‘No re-entry for ex-promoters in bankrupt firms’
The amendments in the IBBI regulations will prevent backdoor entry of former promoters in companies under liquidation by covering the “loopholes” in the law and are in line with the objective of the Insolvency and Bankruptcy Code (IBC), experts said.
By : migrator
Update: 2020-01-12 21:52 GMT
New Delhi
The Insolvency and Bankruptcy Board of India (IBBI) has amended the Insolvency and Bankruptcy Board of India (Insolvency Resolution Process for Corporate Persons) Regulations, 2016 and the Insolvency and Bankruptcy Board of India (Liquidation Process) Regulations, 2016. Under the amendments introduced to liquidation regulations, persons who were ineligible are now barred from being part of any compromise or arrangement at the stage of liquidation.

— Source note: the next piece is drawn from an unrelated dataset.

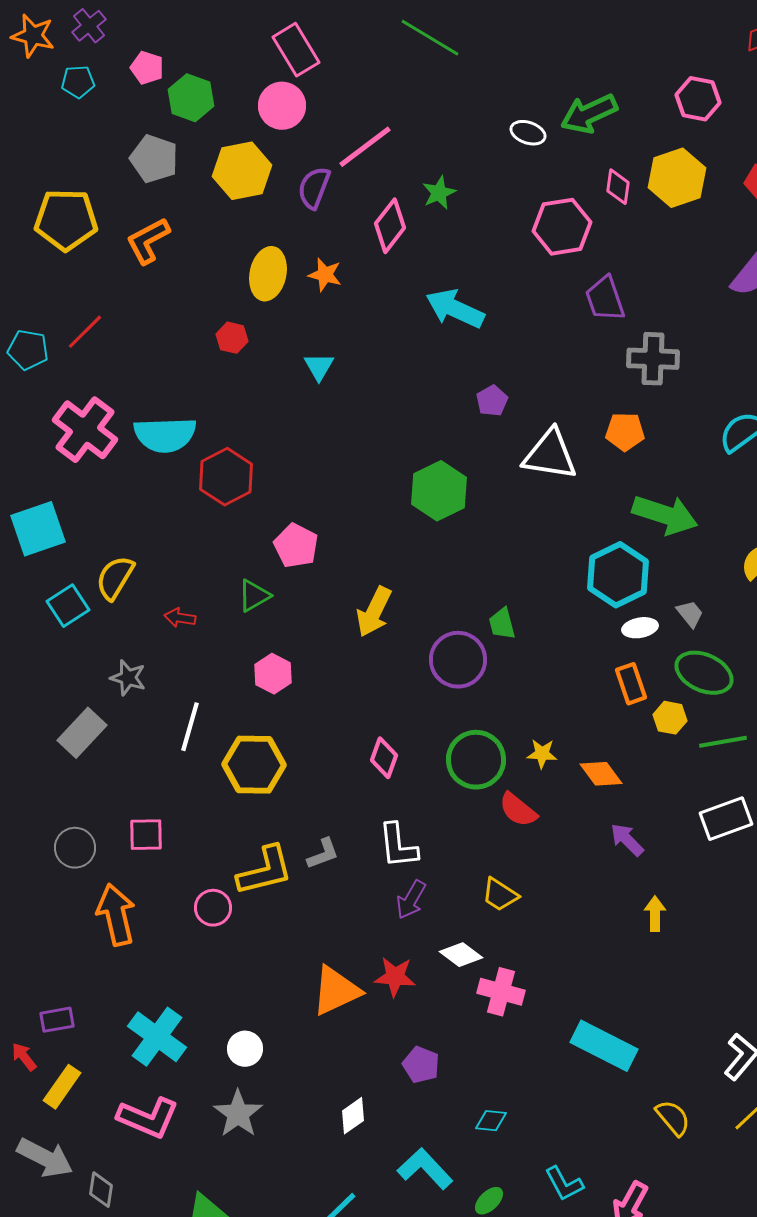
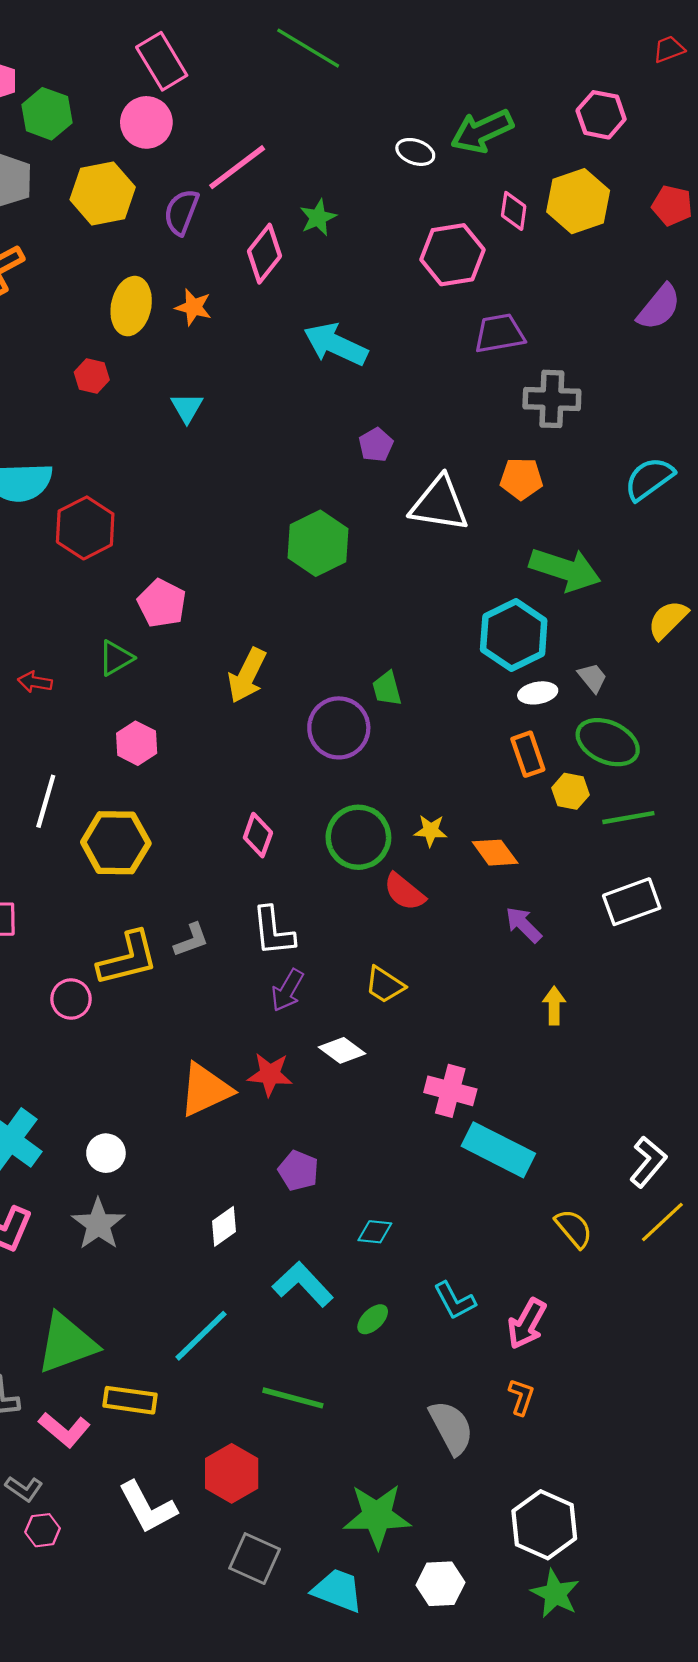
purple trapezoid: (605, 299) -> (499, 333), turned 99
pink cross: (501, 992) -> (450, 1091), moved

Furthermore, a secured creditor who chooses to sell secured assets independently also cannot sell the same to a person who is ineligible under the IBC.

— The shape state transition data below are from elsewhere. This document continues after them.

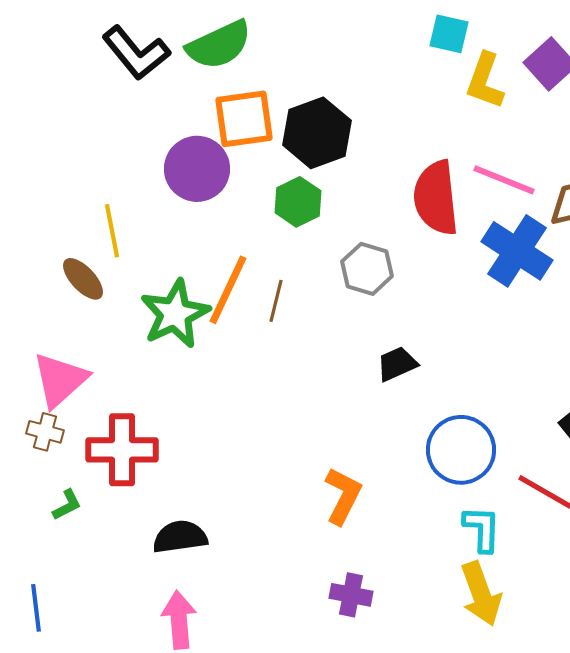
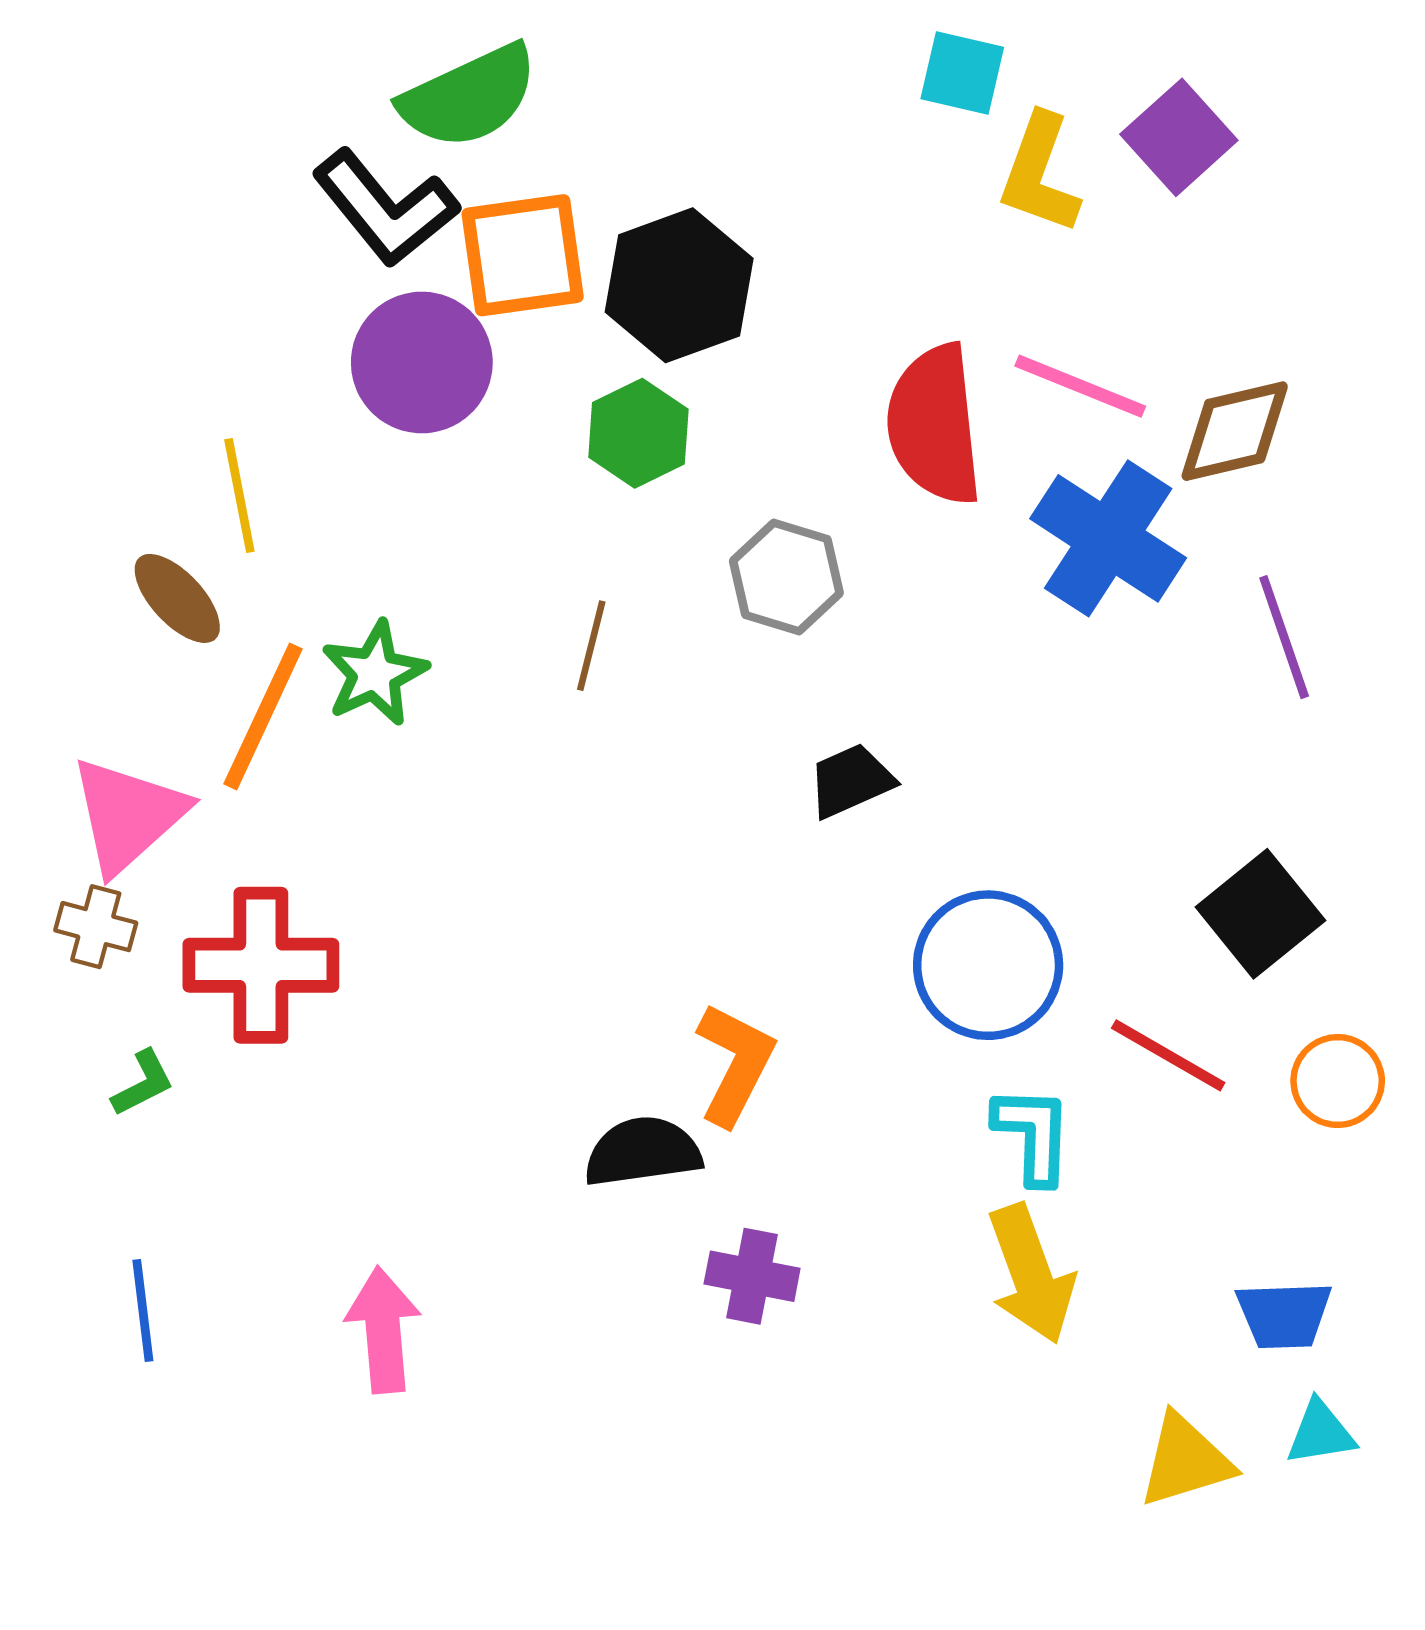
black L-shape: (136, 53) -> (385, 208), moved
orange line: (228, 290) -> (263, 716), moved
green star: (175, 314) -> (375, 674), size x0.7
black semicircle: (180, 537) -> (643, 1152), moved
blue line: (36, 608) -> (143, 1311), moved

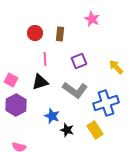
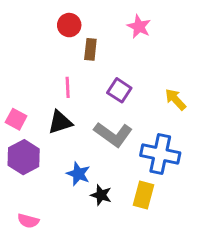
red circle: (35, 33) -> (69, 25), moved
purple square: (79, 61) -> (119, 90), turned -35
blue cross: (106, 103) -> (160, 154), turned 30
yellow rectangle: (95, 130) -> (144, 195), turned 48

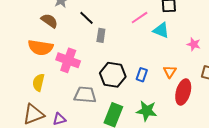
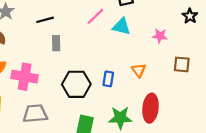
black line: (86, 18) -> (45, 20), moved, turned -49
red ellipse: (183, 92) -> (151, 108), moved
gray trapezoid: (85, 95) -> (35, 114), moved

“This has been introduced to overrule the decisions passed by some NCLTs, whereby it was held that no bar operated on the sale of secured assets to the ex-promoters of the Corporate Debtor, if such sale is carried out by a secured creditor under Section 52 of the IBC,” said Punit Dutt Tyagi, Executive Partner, Lakshmikumaran and Sridharan Attorneys.
Rachit Sharma, DGM, Taxmann said the new amendment to IBC norms restricts secured creditors from selling or transferring assets of a liquidating - company to any person who is not eligible to submit an insolvency resolution plan.